Purpose : Vascular endothelial growth factor-A (VEGF-A) orchestrates endothelial cell (EC) phenotypic heterogeneity to drive vessel formation; however, we are only beginning to understand how VEGF-A signaling coordinates pericyte (PC) investment. Here, we identify how VEGF-A signaling regulated by VEGF-A decoy receptor Flt-1 (VEGFR-1) affects PC coverage in an in vivo model of angiogenesis, thereby guiding the pursuit of therapeutic targets for sight-threatening diseases. We hypothesize that a VEGF-A signaling gain-of-function, through loss of Flt-1, reduces PC coverage along forming retinal vessels.

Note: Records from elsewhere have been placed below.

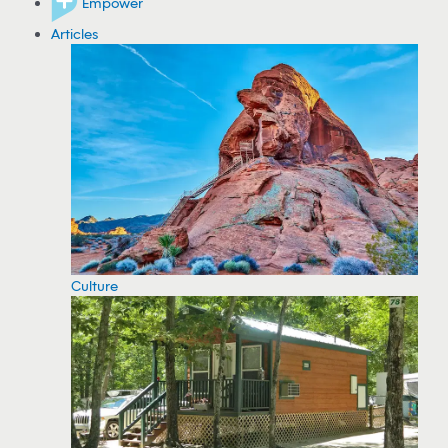
Empower
Articles
Culture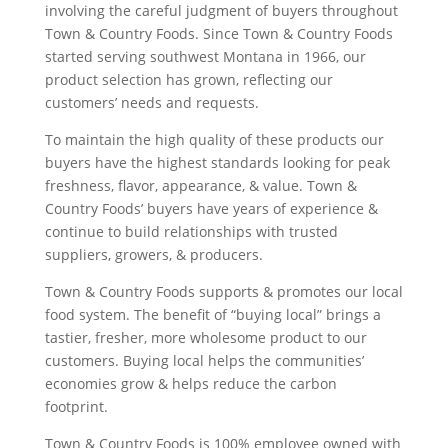
involving the careful judgment of buyers throughout
Town & Country Foods. Since Town & Country Foods
started serving southwest Montana in 1966, our
product selection has grown, reflecting our
customers’ needs and requests.
To maintain the high quality of these products our
buyers have the highest standards looking for peak
freshness, flavor, appearance, & value. Town &
Country Foods’ buyers have years of experience &
continue to build relationships with trusted
suppliers, growers, & producers.
Town & Country Foods supports & promotes our local
food system. The benefit of “buying local” brings a
tastier, fresher, more wholesome product to our
customers. Buying local helps the communities’
economies grow & helps reduce the carbon
footprint.
Town & Country Foods is 100% employee owned with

Methods : We dissected, stained, imaged, and analyzed postnatal day 7 mouse retinas (N=3) that underwent EC-specific conditional deletion of Flt-1. Presence of a conditional reporter signal, TdTomato, was presumed to correlate with Flt-1 loss. Neural/glial antigen-2 (NG2) antibodies labeled PCs, and platelet-endothelial cell adhesion molecule-1 (PECAM-1) antibodies marked ECs. PC coverage of retinal vessels and TdTomato signals were visualized by confocal. ImageJ facilitated mosaic analysis of (i) TdTomato normalized to PECAM-1 and (ii) NG2 relative to PECAM-1 in regions containing high/low TdTomato. Initial statistical analysis included paired two sample t-tests.

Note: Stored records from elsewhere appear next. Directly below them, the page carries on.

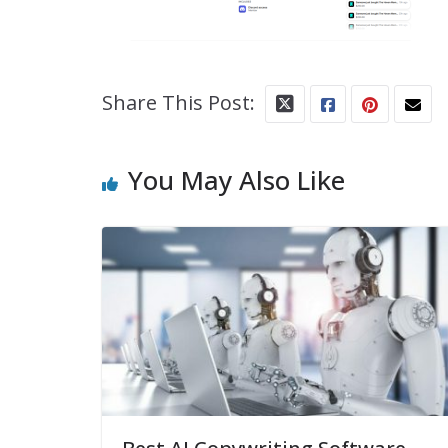
Share This Post:
You May Also Like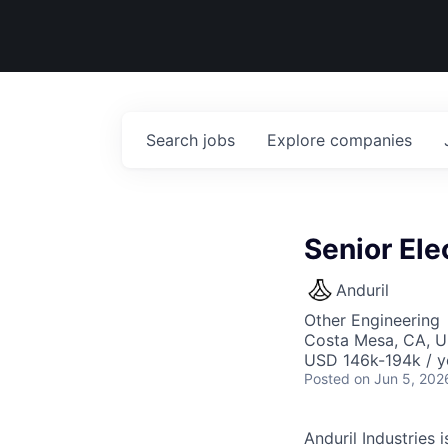
Search
jobs
Explore
companies
Senior Ele
Anduril
Other Engineering
Costa Mesa, CA, 
USD 146k-194k / y
Posted
on Jun 5, 202
Anduril Industries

Results : There was a significant difference in the overall TdTomato between areas of high and low TdTomato signal (p-value=0.0025); these differences likely reflect a change in localized Flt-1 deletion within selected regions. PC coverage was significantly higher in regions with high TdTomato and presumed increased Flt-1 deletion compared to areas assumed to lack substantial Flt-1 deletion (i.e., low TdTomato) (p-value=0.035).

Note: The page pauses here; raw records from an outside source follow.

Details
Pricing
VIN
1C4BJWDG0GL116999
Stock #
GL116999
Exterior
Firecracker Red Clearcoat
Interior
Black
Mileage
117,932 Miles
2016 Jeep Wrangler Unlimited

Conclusions : In contrast to our initial hypothesis, mosaic analysis of retina areas presumed to contain widespread Flt-1 deletion showed increased PC coverage. VEGF-A signaling, likely elevated by Flt-1 loss, may increase PC investment in remodeling retinal vessels. This observation demonstrates that mis-regulated VEGF-A signaling may aberrantly shift PC coverage, thus, dysregulating vascular growth. Diseases such as diabetic retinopathy are characterized by abnormal VEGF-A signaling and vascular growth, fueling blindness. By investigating context-dependent changes in vascular components, new therapeutic targets may be identified for sight-threatening diseases.

This abstract was presented at the 2022 ARVO Annual Meeting, held in Denver, CO, May 1-4, 2022, and virtually.